Pull every line containing "páginas" from the listing.

DATA PROVIDED Block Start

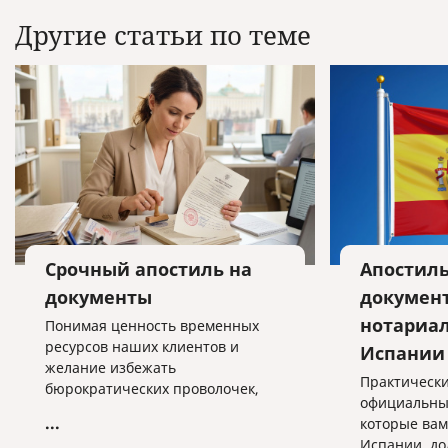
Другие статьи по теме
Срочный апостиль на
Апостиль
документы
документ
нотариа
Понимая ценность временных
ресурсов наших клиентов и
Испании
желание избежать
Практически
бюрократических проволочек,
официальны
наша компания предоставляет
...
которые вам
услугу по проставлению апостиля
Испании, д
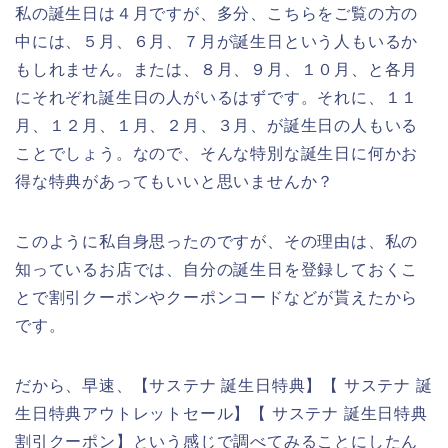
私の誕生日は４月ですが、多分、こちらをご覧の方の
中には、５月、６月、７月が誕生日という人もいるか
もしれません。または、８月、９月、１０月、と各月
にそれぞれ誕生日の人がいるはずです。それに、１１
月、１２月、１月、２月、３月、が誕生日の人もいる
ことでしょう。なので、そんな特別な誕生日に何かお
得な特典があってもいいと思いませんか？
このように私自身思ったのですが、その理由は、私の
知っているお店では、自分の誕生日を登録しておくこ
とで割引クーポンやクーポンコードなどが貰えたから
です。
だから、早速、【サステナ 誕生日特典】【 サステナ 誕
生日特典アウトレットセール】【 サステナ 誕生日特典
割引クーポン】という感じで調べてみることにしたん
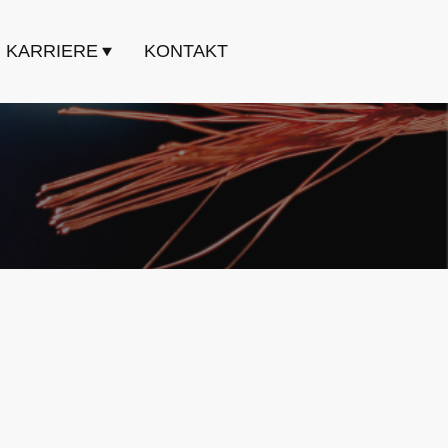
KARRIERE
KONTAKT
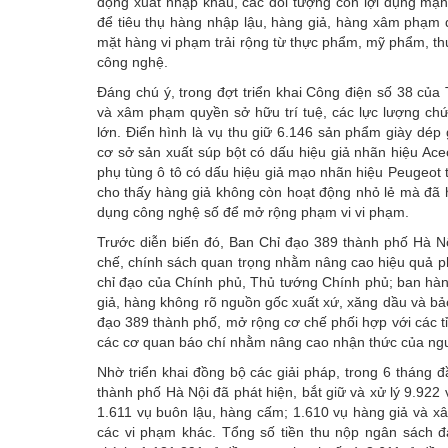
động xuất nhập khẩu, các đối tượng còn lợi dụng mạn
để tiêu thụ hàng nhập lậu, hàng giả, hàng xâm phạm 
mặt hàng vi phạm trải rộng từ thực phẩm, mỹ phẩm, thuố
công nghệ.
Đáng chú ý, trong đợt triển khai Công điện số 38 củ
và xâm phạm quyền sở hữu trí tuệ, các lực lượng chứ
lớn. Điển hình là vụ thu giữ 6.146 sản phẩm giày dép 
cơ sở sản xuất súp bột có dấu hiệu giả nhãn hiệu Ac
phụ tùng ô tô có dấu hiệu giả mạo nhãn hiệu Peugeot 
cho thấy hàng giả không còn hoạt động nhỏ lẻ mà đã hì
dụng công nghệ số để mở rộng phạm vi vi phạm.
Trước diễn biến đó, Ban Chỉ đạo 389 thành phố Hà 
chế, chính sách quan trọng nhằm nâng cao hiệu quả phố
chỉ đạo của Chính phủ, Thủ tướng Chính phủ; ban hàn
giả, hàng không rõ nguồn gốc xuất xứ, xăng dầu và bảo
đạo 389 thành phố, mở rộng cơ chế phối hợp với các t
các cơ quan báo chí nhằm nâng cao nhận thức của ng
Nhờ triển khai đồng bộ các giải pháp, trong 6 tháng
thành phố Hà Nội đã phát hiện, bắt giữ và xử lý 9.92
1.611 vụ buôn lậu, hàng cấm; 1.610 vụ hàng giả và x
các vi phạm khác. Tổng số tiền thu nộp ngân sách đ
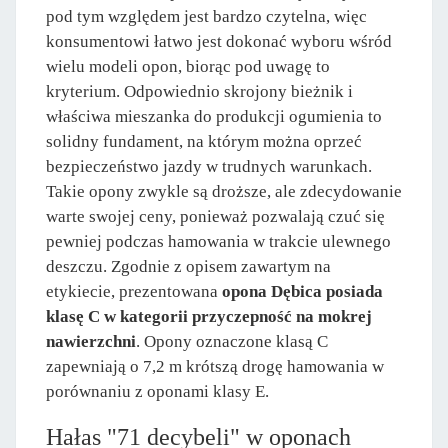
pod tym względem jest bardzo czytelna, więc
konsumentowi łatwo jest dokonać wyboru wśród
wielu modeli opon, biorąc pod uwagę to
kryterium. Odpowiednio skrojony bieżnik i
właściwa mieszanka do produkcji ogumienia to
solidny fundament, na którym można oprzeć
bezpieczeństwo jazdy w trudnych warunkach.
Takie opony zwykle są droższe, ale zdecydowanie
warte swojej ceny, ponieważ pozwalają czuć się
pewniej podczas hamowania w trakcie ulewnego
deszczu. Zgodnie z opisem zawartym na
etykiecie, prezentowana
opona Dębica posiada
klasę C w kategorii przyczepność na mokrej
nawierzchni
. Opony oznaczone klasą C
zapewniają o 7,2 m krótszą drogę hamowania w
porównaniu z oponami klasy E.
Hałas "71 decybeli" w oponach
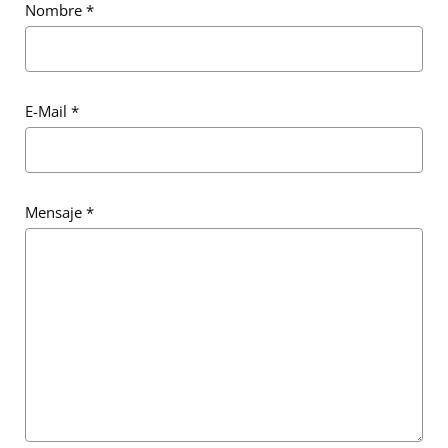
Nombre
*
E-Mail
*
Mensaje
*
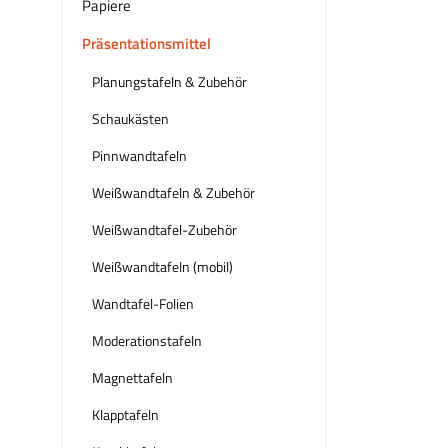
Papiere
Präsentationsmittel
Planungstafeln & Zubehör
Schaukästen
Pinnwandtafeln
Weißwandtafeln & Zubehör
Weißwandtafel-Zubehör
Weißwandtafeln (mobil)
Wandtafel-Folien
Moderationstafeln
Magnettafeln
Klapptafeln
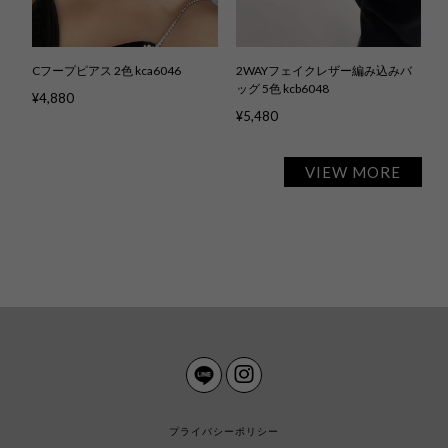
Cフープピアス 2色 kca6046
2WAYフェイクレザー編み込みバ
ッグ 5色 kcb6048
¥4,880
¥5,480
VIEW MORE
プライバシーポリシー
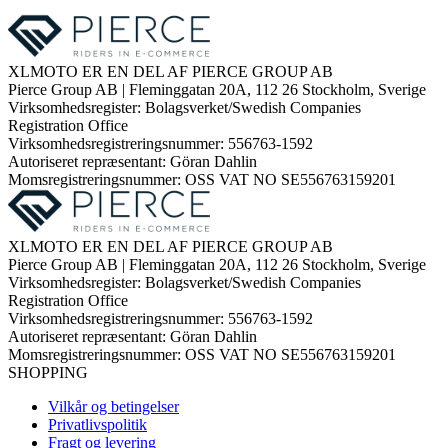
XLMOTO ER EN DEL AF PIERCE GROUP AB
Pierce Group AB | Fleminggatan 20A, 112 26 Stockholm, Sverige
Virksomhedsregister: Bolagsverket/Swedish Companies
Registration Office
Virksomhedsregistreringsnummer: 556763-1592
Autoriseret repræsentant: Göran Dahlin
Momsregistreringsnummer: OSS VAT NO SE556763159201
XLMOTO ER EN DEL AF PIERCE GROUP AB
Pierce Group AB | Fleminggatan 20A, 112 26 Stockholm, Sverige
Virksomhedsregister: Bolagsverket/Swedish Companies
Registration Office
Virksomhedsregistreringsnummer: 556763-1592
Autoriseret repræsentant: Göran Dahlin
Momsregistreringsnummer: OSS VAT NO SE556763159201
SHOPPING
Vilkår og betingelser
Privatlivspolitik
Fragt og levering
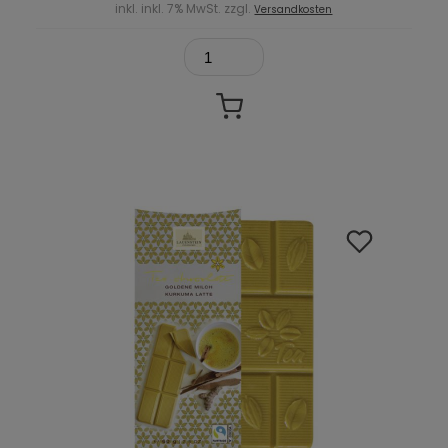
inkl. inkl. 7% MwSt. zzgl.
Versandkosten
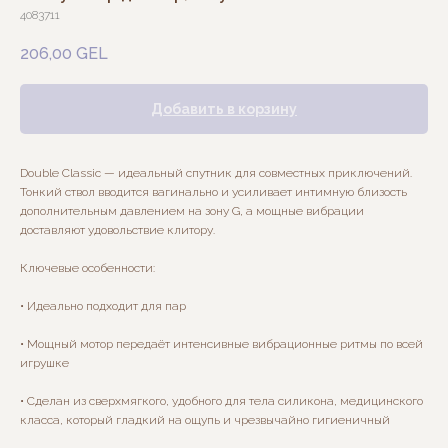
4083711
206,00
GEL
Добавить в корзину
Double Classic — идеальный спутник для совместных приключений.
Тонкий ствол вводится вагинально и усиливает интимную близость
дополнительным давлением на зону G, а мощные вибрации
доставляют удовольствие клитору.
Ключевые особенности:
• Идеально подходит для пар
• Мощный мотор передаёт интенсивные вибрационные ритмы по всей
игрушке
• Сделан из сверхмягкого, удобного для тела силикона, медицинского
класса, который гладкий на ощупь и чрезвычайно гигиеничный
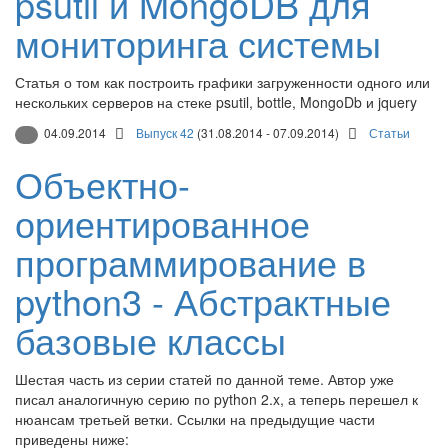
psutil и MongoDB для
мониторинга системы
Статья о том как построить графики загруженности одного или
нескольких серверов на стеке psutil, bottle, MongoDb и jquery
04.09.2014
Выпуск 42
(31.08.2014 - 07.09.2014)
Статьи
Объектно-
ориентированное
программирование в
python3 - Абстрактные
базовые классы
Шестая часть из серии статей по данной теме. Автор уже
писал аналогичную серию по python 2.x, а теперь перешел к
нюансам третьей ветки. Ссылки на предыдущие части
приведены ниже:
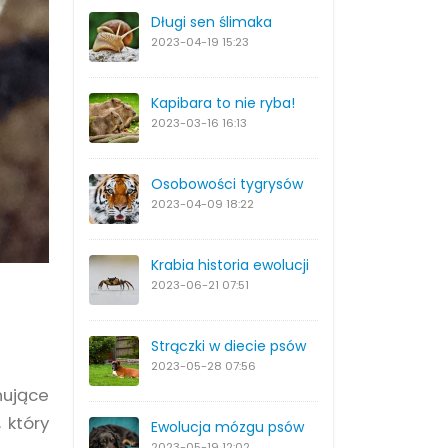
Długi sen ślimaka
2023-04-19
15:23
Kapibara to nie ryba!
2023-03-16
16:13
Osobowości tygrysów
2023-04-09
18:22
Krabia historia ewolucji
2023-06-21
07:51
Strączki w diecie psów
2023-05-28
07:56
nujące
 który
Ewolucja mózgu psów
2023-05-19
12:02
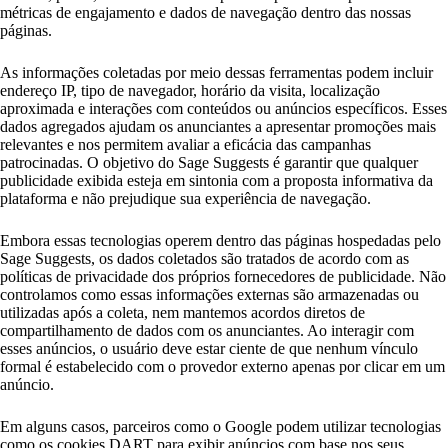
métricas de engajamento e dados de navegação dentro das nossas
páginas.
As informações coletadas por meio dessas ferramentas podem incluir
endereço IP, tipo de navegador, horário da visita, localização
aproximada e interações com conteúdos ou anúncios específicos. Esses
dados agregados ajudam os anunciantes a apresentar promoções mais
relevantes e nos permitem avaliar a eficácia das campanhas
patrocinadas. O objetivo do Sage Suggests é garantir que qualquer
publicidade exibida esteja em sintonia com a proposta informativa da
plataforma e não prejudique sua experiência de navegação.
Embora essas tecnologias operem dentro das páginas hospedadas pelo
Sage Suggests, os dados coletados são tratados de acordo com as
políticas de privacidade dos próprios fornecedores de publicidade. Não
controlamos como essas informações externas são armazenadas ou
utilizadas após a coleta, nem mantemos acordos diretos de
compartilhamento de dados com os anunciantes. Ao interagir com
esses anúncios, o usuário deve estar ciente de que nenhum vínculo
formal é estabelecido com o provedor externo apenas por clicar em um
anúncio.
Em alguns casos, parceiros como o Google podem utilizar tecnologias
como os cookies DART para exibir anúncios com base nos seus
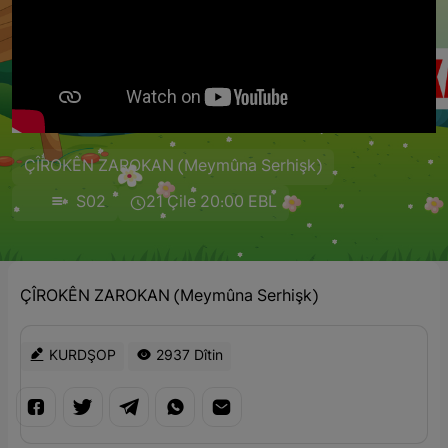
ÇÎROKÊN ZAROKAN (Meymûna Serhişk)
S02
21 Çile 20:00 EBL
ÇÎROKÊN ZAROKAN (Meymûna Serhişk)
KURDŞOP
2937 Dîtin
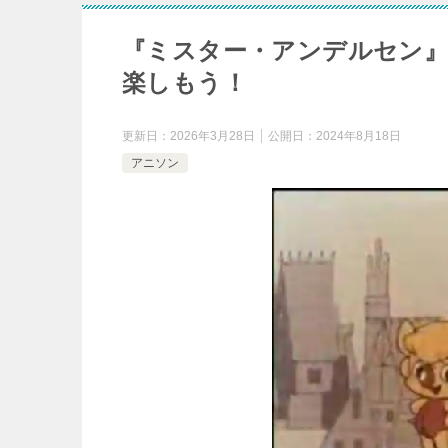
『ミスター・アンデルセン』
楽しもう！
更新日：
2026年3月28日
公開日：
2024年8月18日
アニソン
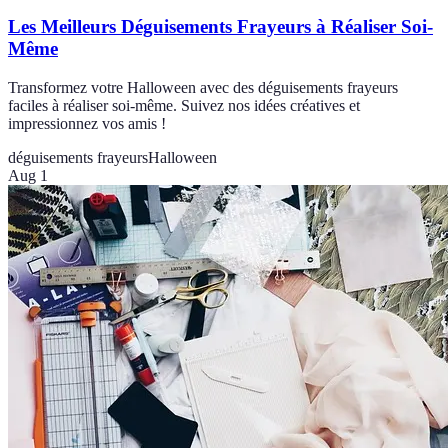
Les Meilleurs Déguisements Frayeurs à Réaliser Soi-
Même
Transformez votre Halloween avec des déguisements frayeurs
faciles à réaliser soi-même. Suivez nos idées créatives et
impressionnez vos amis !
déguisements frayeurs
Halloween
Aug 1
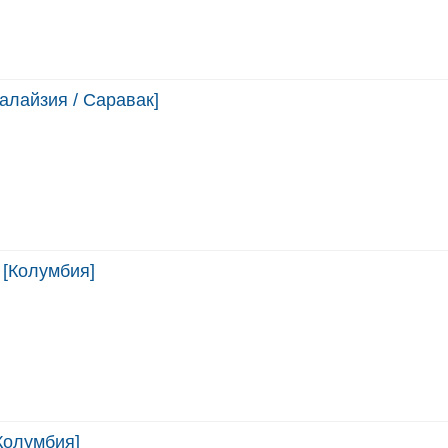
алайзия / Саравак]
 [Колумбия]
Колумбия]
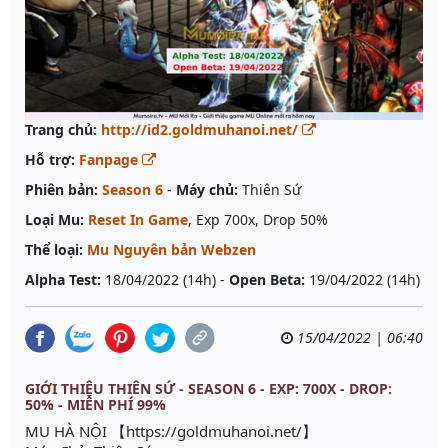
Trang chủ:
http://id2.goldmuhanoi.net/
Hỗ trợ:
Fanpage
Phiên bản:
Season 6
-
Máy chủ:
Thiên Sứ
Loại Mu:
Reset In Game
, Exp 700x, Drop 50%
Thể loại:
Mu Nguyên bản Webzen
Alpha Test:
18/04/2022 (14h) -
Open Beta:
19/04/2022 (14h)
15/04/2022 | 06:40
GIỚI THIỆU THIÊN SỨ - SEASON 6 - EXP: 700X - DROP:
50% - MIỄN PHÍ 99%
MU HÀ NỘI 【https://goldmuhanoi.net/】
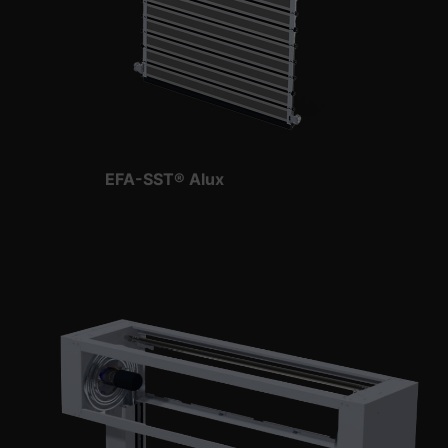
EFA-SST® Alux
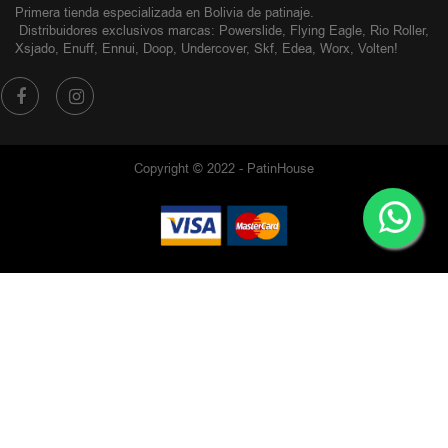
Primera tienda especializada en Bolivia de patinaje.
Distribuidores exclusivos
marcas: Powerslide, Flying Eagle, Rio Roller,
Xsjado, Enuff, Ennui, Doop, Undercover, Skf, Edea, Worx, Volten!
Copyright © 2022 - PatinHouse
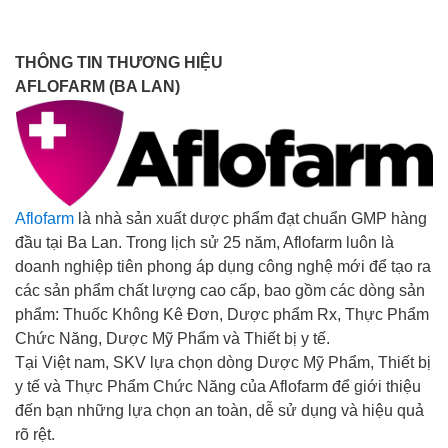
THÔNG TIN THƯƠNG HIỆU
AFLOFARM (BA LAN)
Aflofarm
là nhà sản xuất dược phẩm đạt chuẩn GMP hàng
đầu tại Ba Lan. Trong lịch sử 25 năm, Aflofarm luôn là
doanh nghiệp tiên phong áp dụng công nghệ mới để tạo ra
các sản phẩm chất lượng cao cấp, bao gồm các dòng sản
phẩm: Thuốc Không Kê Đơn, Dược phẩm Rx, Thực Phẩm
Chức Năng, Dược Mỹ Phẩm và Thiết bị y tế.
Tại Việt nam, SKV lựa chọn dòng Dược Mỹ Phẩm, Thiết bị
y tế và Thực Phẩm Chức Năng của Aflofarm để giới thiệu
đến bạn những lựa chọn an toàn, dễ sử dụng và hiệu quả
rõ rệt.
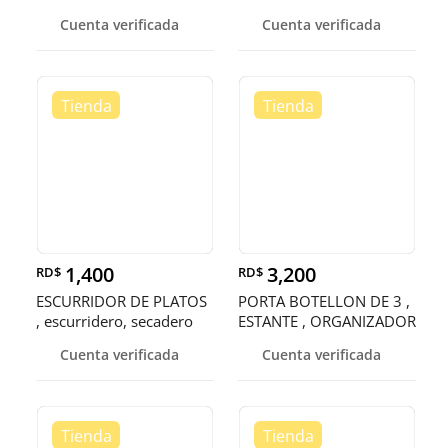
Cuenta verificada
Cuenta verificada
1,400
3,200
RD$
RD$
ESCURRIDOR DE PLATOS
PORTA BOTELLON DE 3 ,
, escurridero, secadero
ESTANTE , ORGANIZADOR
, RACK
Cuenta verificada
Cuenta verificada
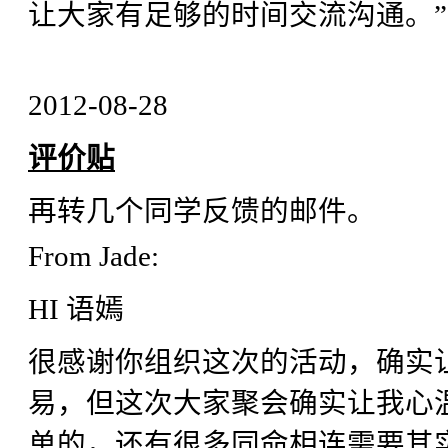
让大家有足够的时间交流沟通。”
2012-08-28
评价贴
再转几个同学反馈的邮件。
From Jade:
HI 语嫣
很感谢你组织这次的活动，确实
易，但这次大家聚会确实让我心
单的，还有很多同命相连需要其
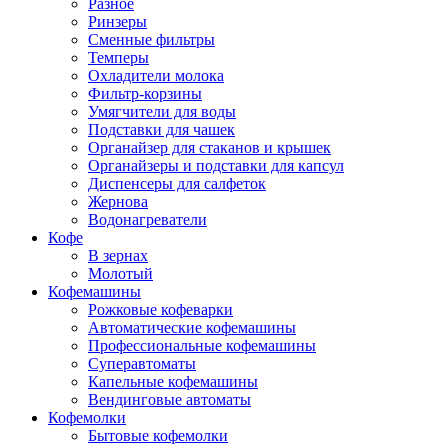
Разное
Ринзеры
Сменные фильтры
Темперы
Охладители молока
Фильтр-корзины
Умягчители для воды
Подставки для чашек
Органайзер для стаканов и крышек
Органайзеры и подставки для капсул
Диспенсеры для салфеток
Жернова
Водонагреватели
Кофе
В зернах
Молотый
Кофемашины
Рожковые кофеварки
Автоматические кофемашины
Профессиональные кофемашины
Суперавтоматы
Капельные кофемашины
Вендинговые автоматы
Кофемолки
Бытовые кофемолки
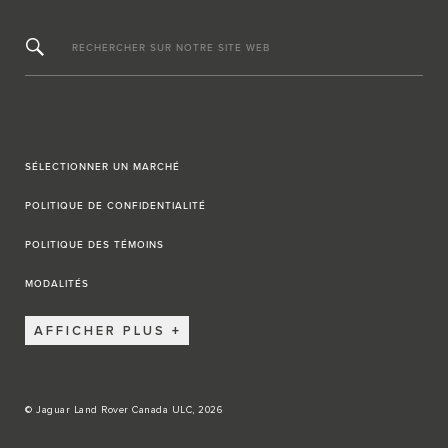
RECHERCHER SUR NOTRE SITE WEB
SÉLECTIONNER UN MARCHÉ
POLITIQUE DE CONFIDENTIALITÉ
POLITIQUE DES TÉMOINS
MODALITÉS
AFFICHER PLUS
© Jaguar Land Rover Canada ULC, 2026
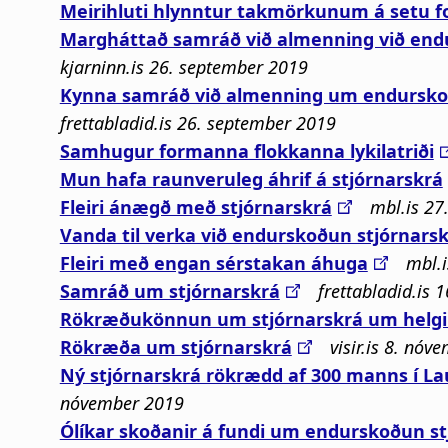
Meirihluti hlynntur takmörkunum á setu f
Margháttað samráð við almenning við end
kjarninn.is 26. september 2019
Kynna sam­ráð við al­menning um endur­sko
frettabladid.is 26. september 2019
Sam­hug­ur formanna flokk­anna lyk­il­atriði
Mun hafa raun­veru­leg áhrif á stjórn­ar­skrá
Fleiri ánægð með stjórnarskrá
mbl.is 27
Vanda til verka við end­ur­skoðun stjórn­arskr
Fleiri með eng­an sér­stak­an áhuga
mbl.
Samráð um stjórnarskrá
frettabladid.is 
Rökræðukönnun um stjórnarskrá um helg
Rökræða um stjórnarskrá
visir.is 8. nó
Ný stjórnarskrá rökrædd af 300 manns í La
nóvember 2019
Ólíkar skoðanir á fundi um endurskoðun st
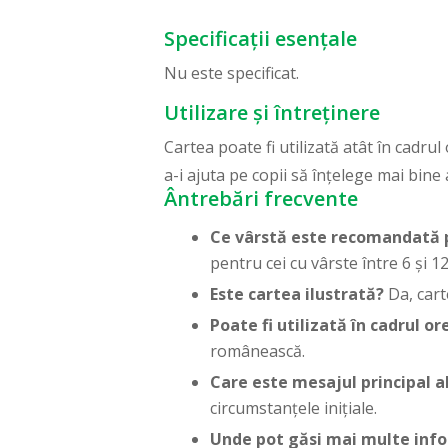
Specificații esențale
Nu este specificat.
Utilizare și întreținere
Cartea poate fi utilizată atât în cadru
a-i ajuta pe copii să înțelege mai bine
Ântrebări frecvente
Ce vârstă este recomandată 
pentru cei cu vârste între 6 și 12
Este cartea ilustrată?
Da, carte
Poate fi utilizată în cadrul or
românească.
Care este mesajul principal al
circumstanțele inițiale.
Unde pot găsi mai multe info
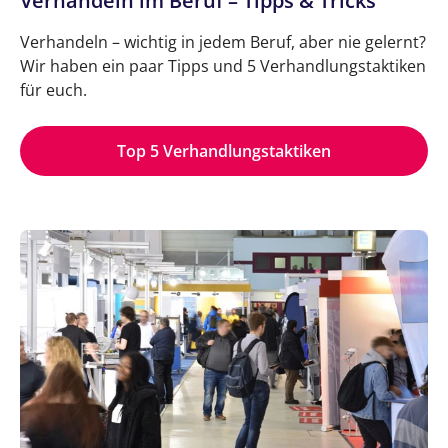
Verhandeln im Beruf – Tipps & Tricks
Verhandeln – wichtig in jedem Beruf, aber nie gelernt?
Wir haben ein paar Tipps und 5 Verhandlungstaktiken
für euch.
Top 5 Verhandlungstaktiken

DATA PROVIDED Block End

* _SOLUTION FOR THIS PROBLEM_:
páginas.
Embora essas tecnologias operem dentro das páginas hospedadas pelo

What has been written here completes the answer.